* **What you will do**
Could you copy every line of the data that contains the word "tùng"?
[[ Data, beginning ]]
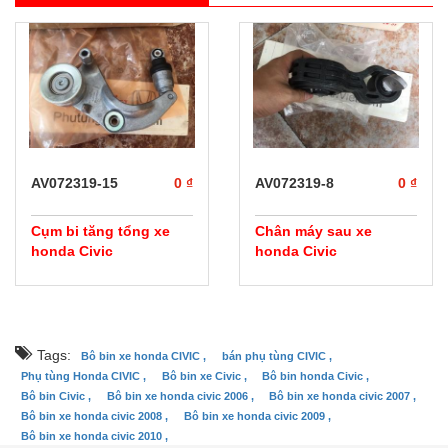
prev
next
AV072319-15
0 ₫
AV072319-8
0 ₫
Cụm bi tăng tổng xe
Chân máy sau xe
honda Civic
honda Civic
Tags:
Bô bin xe honda CIVIC ,
bán phụ tùng CIVIC ,
Phụ tùng Honda CIVIC ,
Bô bin xe Civic ,
Bô bin honda Civic ,
Bô bin Civic ,
Bô bin xe honda civic 2006 ,
Bô bin xe honda civic 2007 ,
Bô bin xe honda civic 2008 ,
Bô bin xe honda civic 2009 ,
Bô bin xe honda civic 2010 ,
[[ Data, end ]]
* **Solution below**
bán phụ tùng CIVIC ,
Phụ tùng Honda CIVIC ,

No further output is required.